Each day I was in the hospital, I tried to plan out my day.  I’d get breakfast, take my meds and write in my journal a little bit.  I’d either spend some time writing on my computer or do a little reading.  Late in the morning, I’d take a break and spend some time playing video games. After lunch, I’d take a walk downstairs or a quick stroll outside.  Thankfully this time I wasn’t attached to my pole and would try to get some extra time outside. On the off chance I was still hooked up, sometimes I’d just walk out the main doors and sit down on one of the benches.  After a walk I might try to take a nap or just read a little bit.  Later in the afternoon, I’d either try writing again or play video games for a bit longer before ordering dinner and getting in bed.  I was always in bed early since I knew I was going to be up so early.  

This day wasn’t like that though.  After the night I had, I couldn’t concentrate long enough to read one page.  I jotted a few notes down in my journal but promptly got back in bed and turned on the TV.  I tried to doze but still there are very few hours that go by where something isn’t happening.  Especially in the morning.  Vitals at 8am.  Doctors make their rounds between 9am and 10am.  Meds at 11am or 12pm.  Vitals again at 12pm.  Between 1pm and 3pm might be the quietest, if the cleaning ladies don’t come in to take the trash and mop the floors.  

I tell you all this, not so you can feel sorry for me but so that you have an insight to why it’s okay to have a bad day.  Theres’s going to be those days where things do not go according to plan, and that’s okay!  I’m not saying make excuses but understand where and what you can control.  In this instance it was a series of events that led to me feeling worse than usual.  I didn’t blame anybody though.  I didn’t take it out on the nurses or the techs.  They were doing the best they could to try and be as accommodating as possible.  The night shift especially were always so apologetic about having to wake you up.  I was constantly amazed at the amount of work they were able to do in minimal to no light.  The day shift was just as good and just as busy.  Despite working between patients and doing their best to keep things running smoothly, they were always doing it with a smile and nice conversation.  I loved all the nurses.  They were great.  It wasn’t anybody’s fault I was having a bad day.  I may have felt like total shit but I didn’t take it out on anybody.  I was grateful for their hard work and knew they were doing what they were supposed to and doing it as gracefully as they could.  

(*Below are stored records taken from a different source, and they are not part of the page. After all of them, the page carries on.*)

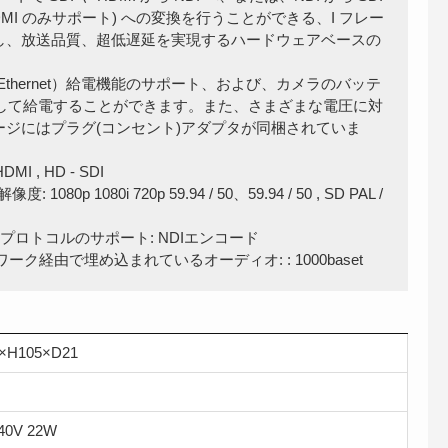
 は HDMI のみサポート) への変換を行うことができる、I フレー
し、放送品質、超低遅延を実現するハードウェアベースの
over Ethernet）給電機能のサポート、および、カメラのバッテ
 を介して給電することができます。また、さまざまな電圧に対
ージにはプラグ(コンセント)アダプタが同梱されていま
 , HD - SDI
度: 1080p 1080i 720p 59.94 / 50、59.94 / 50 , SD PAL /
プロトコルのサポート: NDIエンコード
ネットワーク経由で埋め込まれているオーディオ: : 1000baset
×H105×D21
240V 22W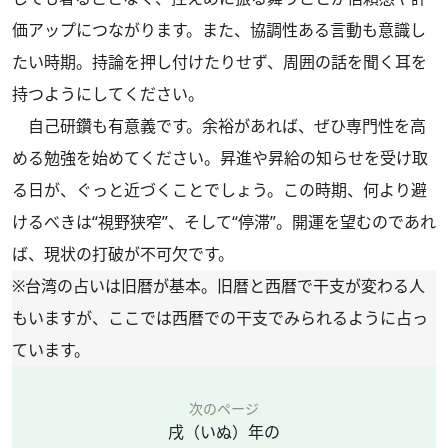
価アップにつながります。また、協調性ある言動も意識し
たい時期。持論を押し付けたりせず、周囲の話を聞く耳を
持つようにしてください。
自己研鑽も有意義です。余裕があれば、ぜひ専門性を高
める勉強を始めてください。昇進や昇給の知らせを受け取
る日が、ぐっと近づくことでしょう。この時期、何より避
けるべきは“視野狭窄”、そして“停滞”。開運を望むのであれ
ば、現状の打破が不可欠です。
※台湾の占いは旧暦が基本。旧暦と西暦で干支が変わる人
もいますが、ここでは西暦での干支でみられるように占っ
ています。
次のページ
戌（いぬ）年の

I allowed myself this one bad day.  I wallowed in the feeling of sleepiness and the nausea that comes from being denied sleep over and over.  I think I did manage a small walk and a couple sets of bodyweight squats.  That was it.  I laid up in bed most of the day and by the end of the day, I did feel a bit better.  

I was fortunate to only have a handful of days like this and there were rarely back to back.  I can only think of one instance where I was in bed for two days.  The rest of the time I could get up and get moving.  In powerlifting we have rest days and even weeks we call deload weeks where we decrease the amount of volume and weight that we lift to give the body time to heal and recover.  I kept thinking of these bad days, as my rest days.  Internally my body was fighting.  It was fighting off the chemo, it was fighting off my disease.  Later after the transplant, it was fighting to accept the new stem cells and create harmony between donor and recipient.  While I might not have been squatting four or five hundred pounds, my body was doing the work like I had.  There was a lot going on and I tried to keep up a seemingly active physical appearance.  

Our best efforts can’t control every circumstance.  So we roll with the punches and play the cards we’re dealt.  Some days we take more punches than others.  Some days we’re dealt a really good set of cards.  Just remember, not every day is a great day.  We’ll still make the most of it, but don’t let the bad days distract you from the fact that there’s going to be a tomorrow that likely won’t be as bad.  Get through the day and move on.  Rest when appropriate and recognize that it’s necessary.  Control the negative emotions that will rise up when things don’t go our way, but plan on how to recover and make the most of the next day.  One day at a time.